[Numpy-discussion] RFC: A (second) proposal for implementing some date/time types in NumPy

Francesc Alted faltet@pytables....
Mon Jul 28 11:17:41 CDT 2008


Hi Pierre,

A Friday 25 July 2008, Pierre GM escrigué:
> Francesc,
>
> Could you clarify a couple of points ?
>
> [datetime64]
> If I understand properly, your datetime64 would be time units from
> the POSIX epoch (1970/01/01 00:00:00), right ? So
>
> +7d would be 1970/01/08 (7 days after the epoch)
> -7W would be 1969/11/13 (7*7 days before the epoch)
>
> With this approach, a series [1,2,3,7] at a resolution 'd' would
> correspond to 1970/01/01, 1970/01/02, 1970/01/03 and 1970/01/07,
> right ?
>
> I'm all for that, **AS LONG AS we have a business day resolution**
> 'b', so that
> +7b would be 1970/01/09.

We have been analyzing the addition of a business day resolution into 
the bag, but this has the problem that such an entity cannot be 
considered as a 'resolution' as such.  The problem is that the business 
day does not have a fixed time-span (2 days of the week doesn't count, 
and that introduces a non-regular behaviour in many situations).

Having said that, it is apparent that the bussiness day is a **strong 
requeriment** on your side, and you know that we would like to keep you 
happy.  So, for allowing this to happen, we have concluded that a 
conceptual change in our second proposal is needed: instead of 
a 'resolution', we can introduce the 'time unit' concept.  A 'time 
unit' can be considered as an extent of time that doesn't necessarily 
need to be fixed, but can change depending on the context of use.  As 
the 'time unit' concept has this less restrictive meaning, we think 
that the user can be easily persuaded that a 'business day' can enter 
into this definition (which can be difficult/weird to explain in case 
of using the 'resolution' concept).

We have given this some thought, and while it is certain that this will 
suppose a bit more of complexity (not too much, really).  So, yes, we 
are willing to rewrite the proposal with the new 'time unit' concept 
and include the 'business day' too.  With this, we hope to better serve 
the needs of the TimeSeries authors and users.

Also, adding the 'time unit' concept (and its corresponding 
infraestructure) into the dtype opens the door to the adoption of 
other 'XXXX units' inside NumPy so that, for example, people can easily 
convert from, say, miles and kilometers easily this:

lengths_in_miles_array.astype('length[Km]')

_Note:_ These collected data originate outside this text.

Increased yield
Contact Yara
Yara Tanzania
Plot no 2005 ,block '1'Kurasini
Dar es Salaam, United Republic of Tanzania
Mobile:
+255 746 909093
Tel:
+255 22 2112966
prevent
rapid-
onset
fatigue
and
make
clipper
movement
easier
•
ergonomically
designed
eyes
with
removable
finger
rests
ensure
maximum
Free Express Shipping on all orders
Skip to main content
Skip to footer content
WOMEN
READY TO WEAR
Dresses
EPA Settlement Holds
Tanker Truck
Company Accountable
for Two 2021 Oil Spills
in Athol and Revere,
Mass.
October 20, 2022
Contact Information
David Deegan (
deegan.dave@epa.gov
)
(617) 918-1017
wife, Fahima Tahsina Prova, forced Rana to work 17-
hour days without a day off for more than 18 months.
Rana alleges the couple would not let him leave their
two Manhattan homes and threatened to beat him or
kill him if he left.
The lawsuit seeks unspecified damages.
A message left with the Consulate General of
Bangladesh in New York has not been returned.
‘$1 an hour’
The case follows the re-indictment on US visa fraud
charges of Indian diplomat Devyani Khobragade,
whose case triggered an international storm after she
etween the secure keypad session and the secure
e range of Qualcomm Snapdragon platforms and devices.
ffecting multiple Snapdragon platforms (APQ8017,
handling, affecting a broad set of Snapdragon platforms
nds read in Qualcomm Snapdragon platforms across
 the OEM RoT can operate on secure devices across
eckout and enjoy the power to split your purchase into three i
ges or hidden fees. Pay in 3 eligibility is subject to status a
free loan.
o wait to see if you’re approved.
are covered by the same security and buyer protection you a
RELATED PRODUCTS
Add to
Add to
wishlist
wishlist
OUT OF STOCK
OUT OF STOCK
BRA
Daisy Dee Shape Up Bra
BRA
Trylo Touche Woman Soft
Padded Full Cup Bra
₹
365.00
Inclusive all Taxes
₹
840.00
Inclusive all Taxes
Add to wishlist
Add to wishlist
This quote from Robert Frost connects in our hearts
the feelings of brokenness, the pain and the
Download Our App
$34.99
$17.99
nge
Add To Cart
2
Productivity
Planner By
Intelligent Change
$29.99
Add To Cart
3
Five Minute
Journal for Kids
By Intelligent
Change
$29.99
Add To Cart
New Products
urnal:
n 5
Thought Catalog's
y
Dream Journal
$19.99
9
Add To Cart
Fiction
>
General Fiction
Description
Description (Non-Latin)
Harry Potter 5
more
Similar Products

but well, this is another history.

> [timedelta64]
> I like your idea of a timedelta64 being relative, but in that case,
> why not having the same resolutions as datetime64 ?

At the beginning our argument to stay with weeks as the minimum 
resolution for relative times was that the duration of months and years 
was not well defined (a month can last between 28 and 31 days, and a 
year 365 or 366 days) for a time that was meant to be *relative* (for 
example, the duration of a relative month is different if the reference 
time is June or July).

However, after thinking more about this, we think now that a relative 
time of months or years has a clear meaning indeed: it makes a lot of 
sense to say "3 months after July 1998" or "5 months before August 
2008", i.e. they make complete sense when it is used in combination 
with an absolute date.  One thing that will not be possible though, is 
to change the time unit of a relative time expressed in say, years, to 
another time unit expressed in say, days.  This is because the 
impossibility to know how many days has a year that is relative (i.e. 
not bound to a given year).  More in general, it will not be possible 
to perform 'time unit' conversions between units above and below a 
relative week (because it is the maximum time unit that has a definite 
number of seconds).

So, yes, will be adding months and years to the relative times too.

> [scikits.timeseries]
> We can currently perform the following operations in
> scikits.timeseries
>
> >>>import scikits.timeseries as ts
> >>>series = ts.date_array(['1970-01', '1970-02', '1970-09'],
> >>> freq='M') series
>
> DateArray([Jan-1970, Feb-1970, Sep-1970],
>           freq='M')
>
> >>>series.asfreq('A')
>
> DateArray([1970, 1970, 1970],
>           freq='A-DEC')
>
> >>>series.asfreq('A-MAR')
>
> DateArray([1970, 1970, 1971],
>           freq='A-MAR')
> "A-MAR" means that year YY ends on 03/31 and that year (YY+1) starts
> on 04/01.
>
> I use that a lot in my work, when I need to average daily data by
> water years (a water year starts usually on 04/01 and ends the
> following 03/31).
>
> How would I do that with datetime64 and timedelta64 ?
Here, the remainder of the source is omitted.